Filmed GISS dance final creates new possibilities
BY ELIZABETH NOLAN
Continuing prohibitions against group gatherings have seen performing art companies of all stripes moving to online platforms.
That scenario is no different for students taking dance at Gulf Islands Secondary School. While their end-of-term project would normally involve creating works and presenting them on stage at ArtSpring, the spring 2021 cohort has produced an unlisted YouTube playlist entitled Dancing In, Dancing Out instead.
GISS dance teacher Sonia Langer explains in an introduction: “Because the theatres have shuttered us out, we needed to pivot and reinvent. With reinvention comes innovation, and with innovation comes unique challenges. These dancers, aged 14-19, overcame these challenges and produced a wonderful, deeply moving collection of choreographic works.”
“In the end, we’re so proud of what we got. We’ve made some great films,” Langer told the Driftwood. “With no equipment, with no supplies, we figured out how to be filmmakers.”
“It was very special,” said graduating student Amaru Seki, who hopes to go on to study dance at Simon Fraser University.
COVID rules impacted more than just the medium for sharing the final project, which created both challenges and opportunities. Students were also limited in what types of choreography they could create during the pandemic.
“Everything was different. There wasn’t really anything about dance class or the performance that was what we’ve done in past years at all,” said Chloe Haigh, who is graduating this spring and has taken dance every year since Grade 9. “We wear masks; we had to be apart. We couldn’t create any pieces like duets where you were touching, because we couldn’t touch each other. It was like learning a new language in a way.”

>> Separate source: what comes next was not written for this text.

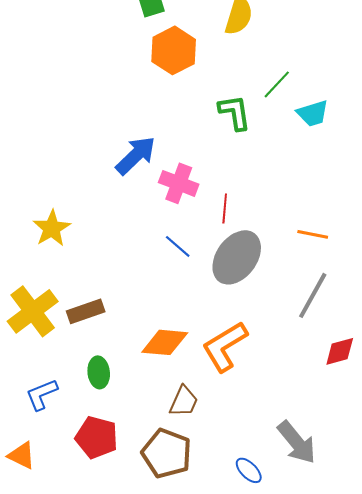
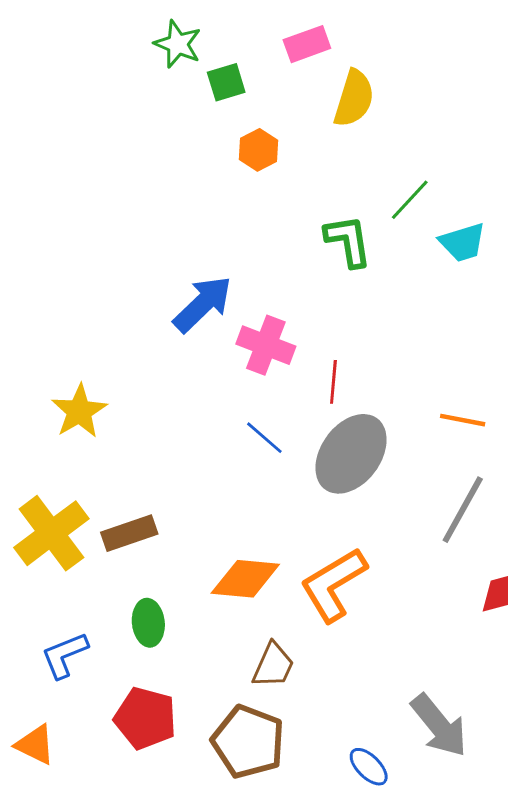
orange hexagon: (174, 50) -> (258, 150), size x0.6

Physical connection was replaced with eye contact, and the choreographers had to find alternatives to dynamic elements like lifts.
“It was so sad, and less energetic. It’s a completely different vibe,” Seki said.

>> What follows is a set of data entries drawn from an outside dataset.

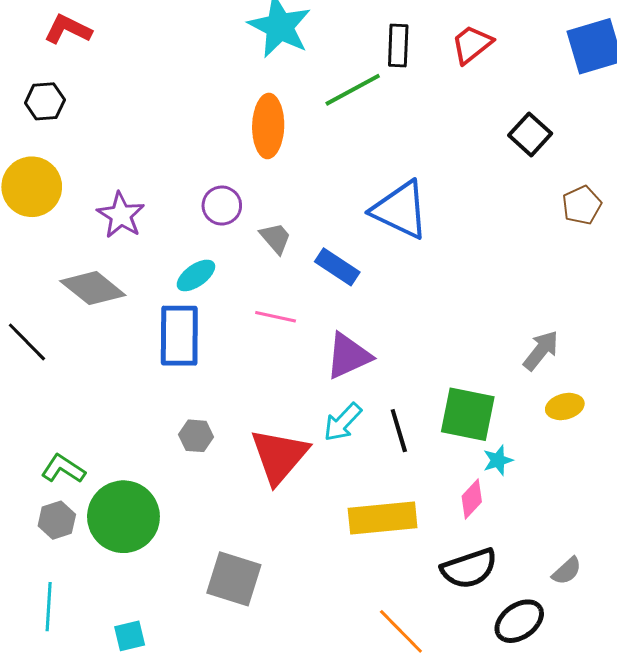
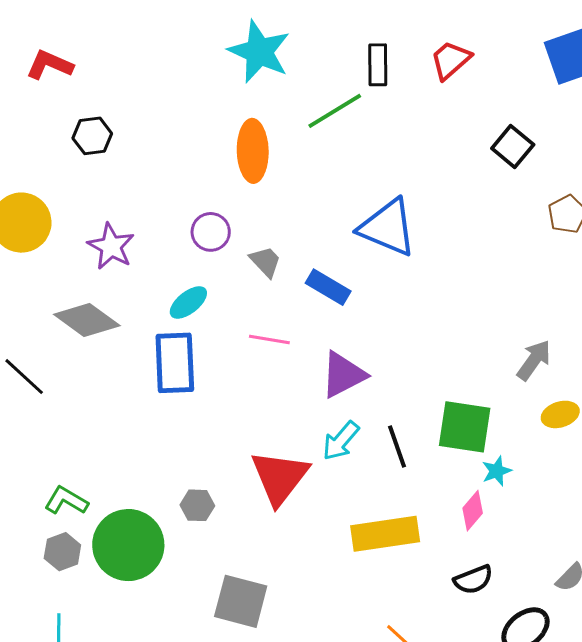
black hexagon: (45, 101) -> (92, 136), moved
gray hexagon: (196, 436) -> (197, 505), moved
black semicircle: (469, 569) -> (473, 580), size x0.7

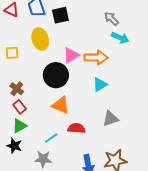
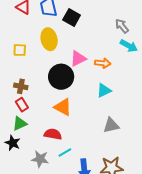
black square: (60, 15) -> (72, 17), turned 36
orange arrow: (96, 57) -> (103, 63), size x0.7
brown cross: (17, 89) -> (21, 86), turned -32
red semicircle: (76, 128) -> (53, 134), moved
cyan line: (51, 138) -> (65, 153), moved

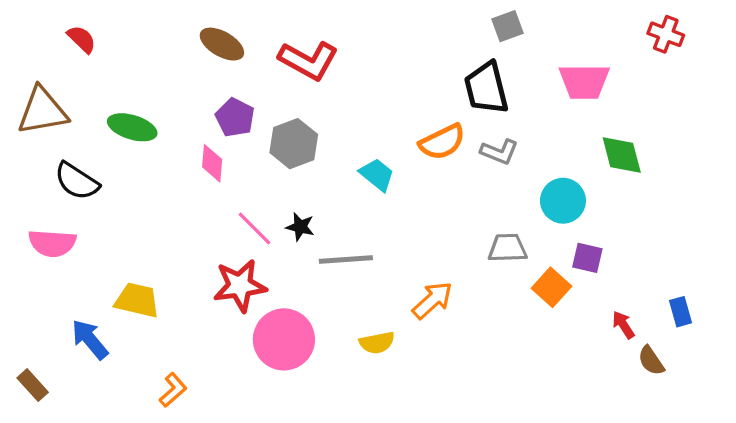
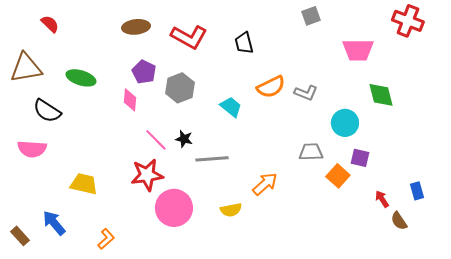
red cross: (666, 34) -> (408, 21), size x1.4
brown ellipse: (222, 44) -> (136, 27), turned -36
black trapezoid: (486, 88) -> (244, 43), moved, size x0.7
blue arrow: (90, 339) -> (54, 223), moved

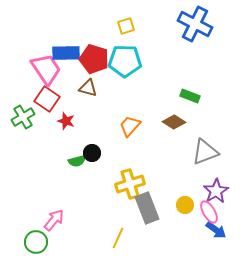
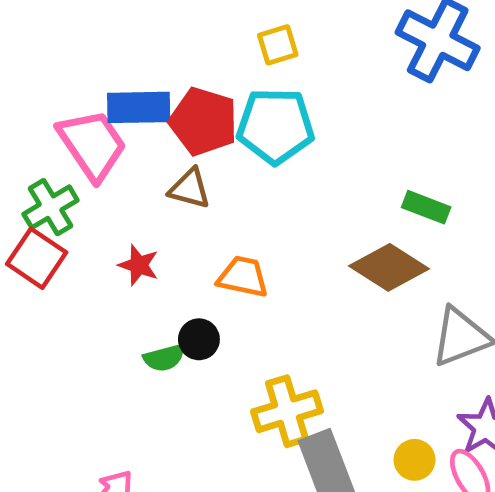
red square: (47, 99) -> (37, 258), moved
green cross: (23, 117) -> (51, 207), moved
brown diamond: (174, 122) -> (389, 267), size x1.4
orange trapezoid: (130, 126) -> (243, 277), moved, turned 60

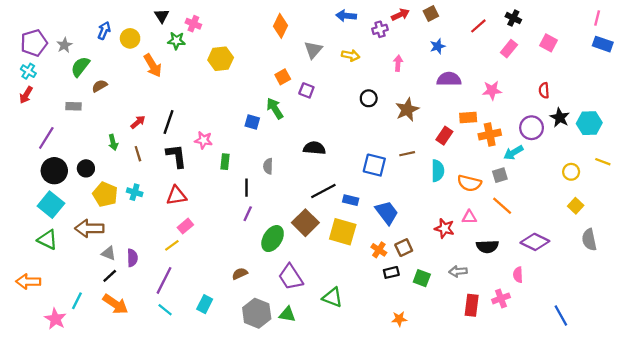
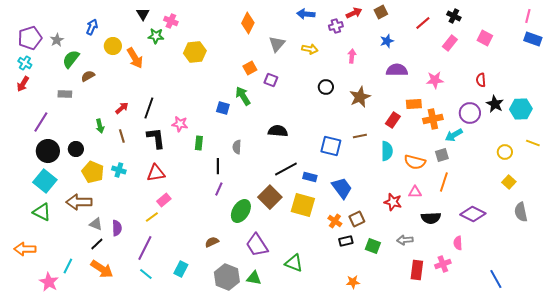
yellow circle: (130, 38) -> (113, 46), moved
orange line: (502, 206) -> (444, 182), turned 66

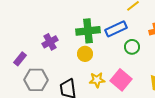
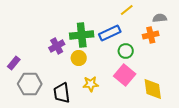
purple cross: (50, 42) -> (57, 46), moved
pink square: (121, 80) -> (125, 75), moved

The mask mandate introduced by the province during the past quarter term additionally impacted students’ physical stamina (being hard on the cardiovascular system) and ability to focus. April’s warm weather was a gift since they could remove their masks outside.
Filming of the final pieces took place in the dance studio with theatrical lighting but also on the basketball court, in the forest and on the beach, and in downtown Ganges. Students could choreograph and dance in any style from classical ballet to urban/hip hop.

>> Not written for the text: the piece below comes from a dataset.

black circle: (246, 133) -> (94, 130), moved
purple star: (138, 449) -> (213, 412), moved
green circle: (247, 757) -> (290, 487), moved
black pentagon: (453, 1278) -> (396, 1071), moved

Having the opportunity to perform outside presented some logistical challenges, such as the uneven ground at Beddis Beach. Not having the stage setting also made it more difficult at first to include students in the class who have disabilities, but it also added new elements. Presentation of the final pieces changed dramatically from the usual projects, and not just because the on-stage performance at ArtSpring could not take place. Rather than sticking to a single-shot straight recording, students employed creative editing techniques to make things more dynamic.
Seki edited many of the class pieces and he enjoyed how dance class transformed into a multimedia learning experience. He filmed one scene in the GISS cafeteria after working hard in that kitchen for his 10-week foods course.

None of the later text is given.